WHAT THE TASK REQUIRES: Omit the pictures and return every entry exactly as written.

(Screenshot grounding data)
--- START ---
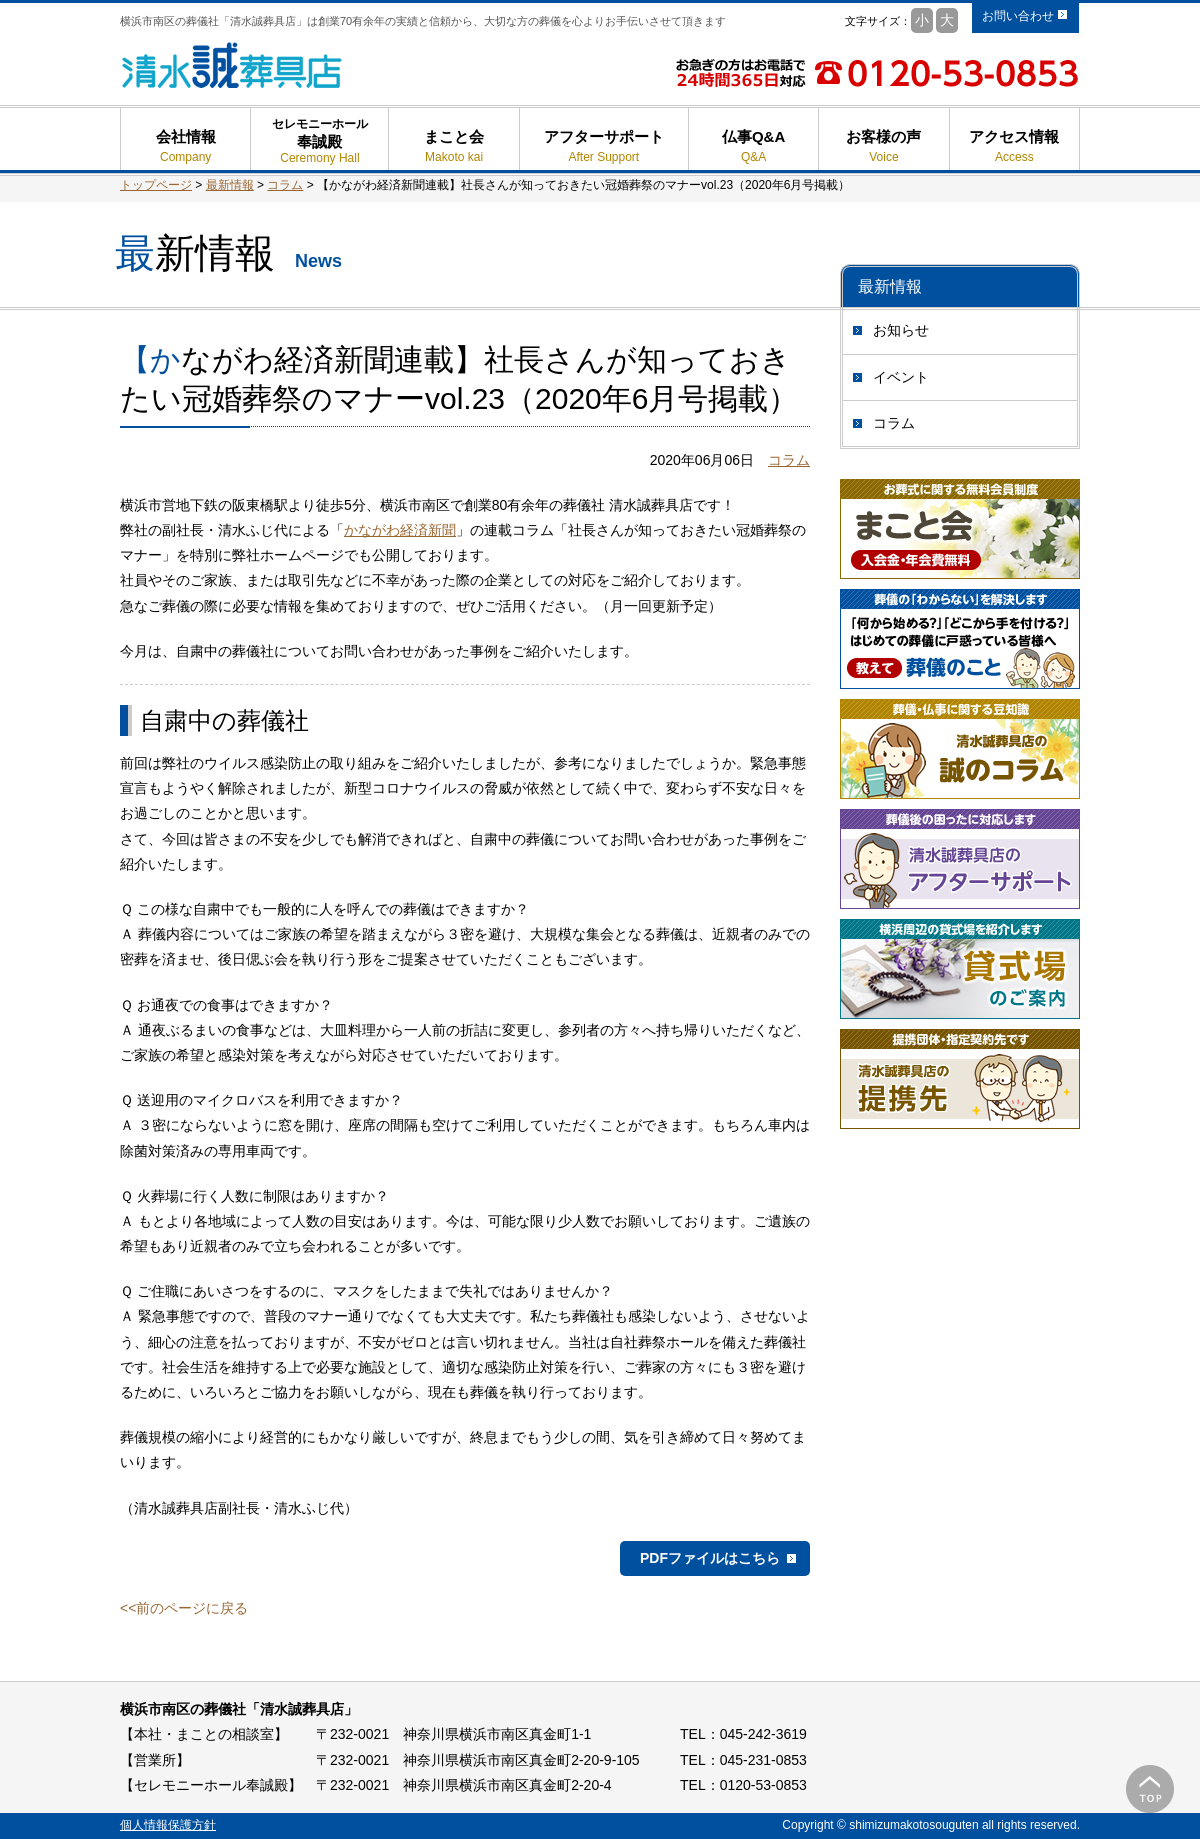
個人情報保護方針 (168, 1825)
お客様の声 (883, 146)
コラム (894, 423)
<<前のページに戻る (184, 1608)
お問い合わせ (1018, 16)
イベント (901, 377)
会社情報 (185, 146)
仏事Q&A (753, 146)
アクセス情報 (1014, 146)
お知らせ (901, 330)
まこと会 (453, 146)
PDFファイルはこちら (710, 1558)
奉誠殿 (319, 149)
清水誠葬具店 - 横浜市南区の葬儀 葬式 (232, 65)
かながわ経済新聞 (400, 530)
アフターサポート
--- END ---
TASK RESULT:
個人情報保護方針 (168, 1825)
お客様の声 (883, 146)
コラム (894, 423)
<<前のページに戻る (184, 1608)
お問い合わせ (1018, 16)
イベント (901, 377)
会社情報 (185, 146)
仏事Q&A (753, 146)
アクセス情報 (1014, 146)
お知らせ (901, 330)
まこと会 (453, 146)
PDFファイルはこちら (710, 1558)
奉誠殿 (319, 149)
清水誠葬具店 - 横浜市南区の葬儀 葬式 (232, 65)
かながわ経済新聞 (400, 530)
アフターサポート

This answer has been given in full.